Patients with COVID-19 infection are at risk of acute respiratory disease syndrome (ARDS) and death. The tissue receptor for COVID-19 is ACE2, and higher levels of ACE2 can protect against ARDS. Angiotensin receptor blockers and statins upregulate ACE2. Clinical trials are needed to determine whether this drug combination might be used to treat patients with severe COVID-19 infection.

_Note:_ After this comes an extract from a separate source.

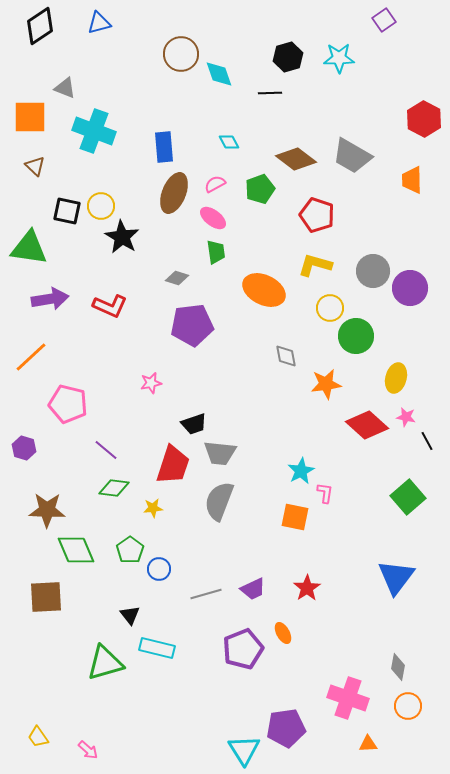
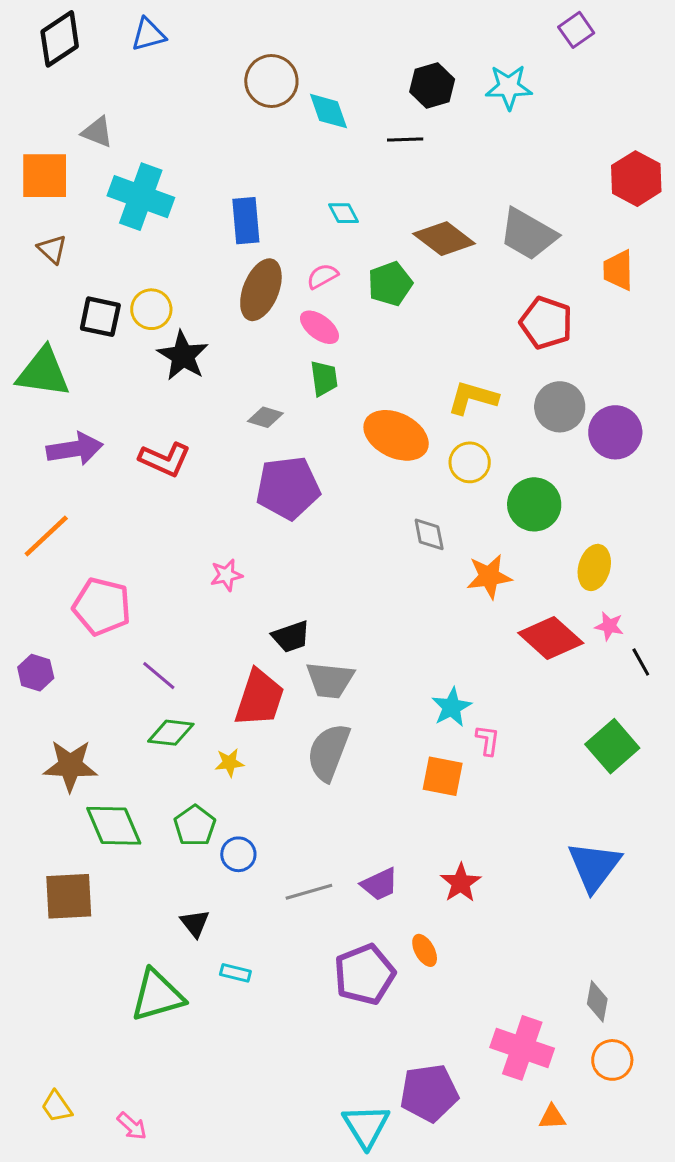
red pentagon: (317, 215) -> (546, 323), moved
yellow circle: (330, 308) -> (470, 462), moved
cyan rectangle: (157, 648) -> (235, 973), size x0.6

KEYWORDS: COVID-19, endothelial dysfunction, generic drugs, host response treatment
ABSTRACT
Patients with COVID-19 infection are at risk of acute respiratory disease syndrome (ARDS) and death. The tissue receptor for COVID-19 is ACE2, and higher levels of ACE2 can protect against ARDS. Angiotensin receptor blockers and statins upregulate ACE2. Clinical trials are needed to determine whether this drug combination might be used to treat patients with severe COVID-19 infection.
COMMENTARY
The severe respiratory disease that has recently emerged in China is caused by a novel coronavirus (COVID-19) (1). The virus is similar to the SARS coronavirus that spread internationally in 2003, infected more than 8,000 people, and killed almost 800. Infection with COVID-19 has now spread throughout the world, causing widespread social and economic disruption. To control its spread, Chinese officials have imposed extensive travel bans and quarantined large areas. Accelerated development of new vaccines and treatments is already under way. It is too early to know whether any of these efforts will contain the outbreak.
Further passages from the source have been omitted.